See how Media.Monks improved CPE by 200% with GenAI targeting

Now it’s clear. Machines understand human emotions better than humans.

GenAI & emotions will change what’s possible in CTV

At the heart of every successful advertising campaign is the ability to evoke emotions that draw people closer to the brand. Television, known for compelling storytelling that captures viewers’ imagination, is, of course, the perfect medium to do this.

Today, as viewers shift to streaming, advertisers are following. This year, connected TV ad spending is expected to grow 25% to more than $30 billion. It’s an exciting time for our industry as sophisticated, data-driven strategies, which compelled the growth of digital, begin paving the way for CTV marketers.

There are plenty of blue-sky opportunities ahead. For instance, while both traditional TV and CTV earn more attention than any other medium, CTV viewers still only pay attention 30% of the time. So, how can advertisers tip the scales in their favor, earning more attention and fostering meaningful connections with their brand? If emotions are truly at the heart of human connection, savvy, data-driven CTV marketers who adopt strategies optimized for emotion will find it much easier to break through. As a proof point, at the end of this blog I will review how emotion influenced the performance of this year’s top Super Bowl ads.

Until now, emotions-based marketing strategies have been out of reach for most marketers. But this is where I believe generative AI (GenAI), with its ability to understand what is happening on the screen, interpret human emotions, and support scalable solutions stands to transform our industry. These technologies show promise of changing the ways brands build emotional resonance in CTV. In fact, in this blog I’ll make the argument that machines actually understand emotions better than humans. But, before we consider why and how that is, let’s first look at how emotions are structured and received. This will help us to better understand the connection between biology, psychology, and computer science – and how all three will play a role in helping marketers influence decisions, and capture attention.

The anatomy of emotions

Marketers know very well that emotions have a big impact on decision-making processes, as well as on short and long-term brand recall. Many ads are, on purpose, aimed at certain emotions as advertisers seek to guide consumers towards choosing their brand with confidence. By focusing on emotions, these ads capitalize on something that humans can’t really control.

Stemming from the subcortical region of the brain, emotional responses are visceral. They are spontaneous, automatic expressions of the humnan subconscious. Rooted in such primal instincts, they make a lasting impact. As Charles Darwin pointed out first back in 1872 in his book, The Expression of the Emotions In Man And Animals, emotions are ancient mechanisms, deeply rooted in our brains, observed in both humans and animals. Emotions have similar evolutionary origins and affect the decisions of the central nervous system with similar mechanics. It’s as if a separate brain inside our brain is wired differently, trained separately and makes decisions in parallel to our consciousness. We are taught from an early age to “control our emotions”, but in truth, emotions affect our decisions and memory more than we like to admit.

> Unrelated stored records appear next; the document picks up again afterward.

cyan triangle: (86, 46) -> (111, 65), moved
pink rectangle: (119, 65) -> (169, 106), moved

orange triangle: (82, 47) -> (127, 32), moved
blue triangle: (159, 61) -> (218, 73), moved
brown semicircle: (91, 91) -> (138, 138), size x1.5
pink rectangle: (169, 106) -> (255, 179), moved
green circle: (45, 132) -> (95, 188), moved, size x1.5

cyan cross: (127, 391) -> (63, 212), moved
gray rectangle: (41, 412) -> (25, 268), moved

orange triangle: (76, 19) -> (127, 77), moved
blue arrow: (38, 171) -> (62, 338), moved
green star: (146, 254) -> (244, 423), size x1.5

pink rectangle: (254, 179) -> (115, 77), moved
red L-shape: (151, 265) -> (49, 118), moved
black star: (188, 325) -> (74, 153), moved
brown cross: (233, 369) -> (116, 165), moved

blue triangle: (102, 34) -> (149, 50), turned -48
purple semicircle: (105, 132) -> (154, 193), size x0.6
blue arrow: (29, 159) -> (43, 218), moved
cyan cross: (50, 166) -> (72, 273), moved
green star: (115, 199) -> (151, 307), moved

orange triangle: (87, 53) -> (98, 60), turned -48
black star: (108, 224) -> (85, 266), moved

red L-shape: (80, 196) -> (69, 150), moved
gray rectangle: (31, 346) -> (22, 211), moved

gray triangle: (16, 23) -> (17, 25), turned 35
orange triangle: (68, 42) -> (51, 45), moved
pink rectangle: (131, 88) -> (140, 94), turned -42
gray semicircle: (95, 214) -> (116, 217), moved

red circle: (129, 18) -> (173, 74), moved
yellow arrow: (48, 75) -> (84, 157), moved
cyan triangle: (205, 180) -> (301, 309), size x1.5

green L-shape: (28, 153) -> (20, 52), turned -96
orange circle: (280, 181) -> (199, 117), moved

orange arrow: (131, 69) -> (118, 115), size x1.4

This brain within our brain is called the amygdala. The amygdala, located deep in the center of our brain, receives conscious and subconscious visual and auditory signals and regulates hormones that are the source of what we call emotions. As we react to stimuli, changes in the levels of four key hormones (cortisol, serotonin, dopamine, and oxytocin), impact our emotional state.

The psychologist Robert Plutchik created in 1980 a helpful tool to illustrate how these emotions interconnect to create the range of feelings we experience. His wheel of emotions suggests eight primary bipolar emotions: joy versus sadness; anger versus fear; trust versus disgust; and surprise versus anticipation. As you can see below, these come together to support more nuanced emotions such as optimism (anticipation + joy), or anxiety (anticipation + fear).

What is a thought?

Let’s define a thought. Our consciousness, which is a neural network residing in the frontal lobe, receives processed information from different parts of our brain such as shapes and objects from the visual thalamus and visual cortex, auditory objects and frequency patterns from the temporal and auditory cortex, and words and sentences formed in the Broca’s & Wernicke’s Areas. Emotional hormones, like these other signals, play a role as our consciousness tries to form a thought. It goes through a process we sometimes call focus, which inhibits information it is trained to ignore. Once the focusing process is done, a new thought is formed and sometimes, when repeated enough, will be stored as a memory. The emotions are never well inhibited, and are stored together with that thought.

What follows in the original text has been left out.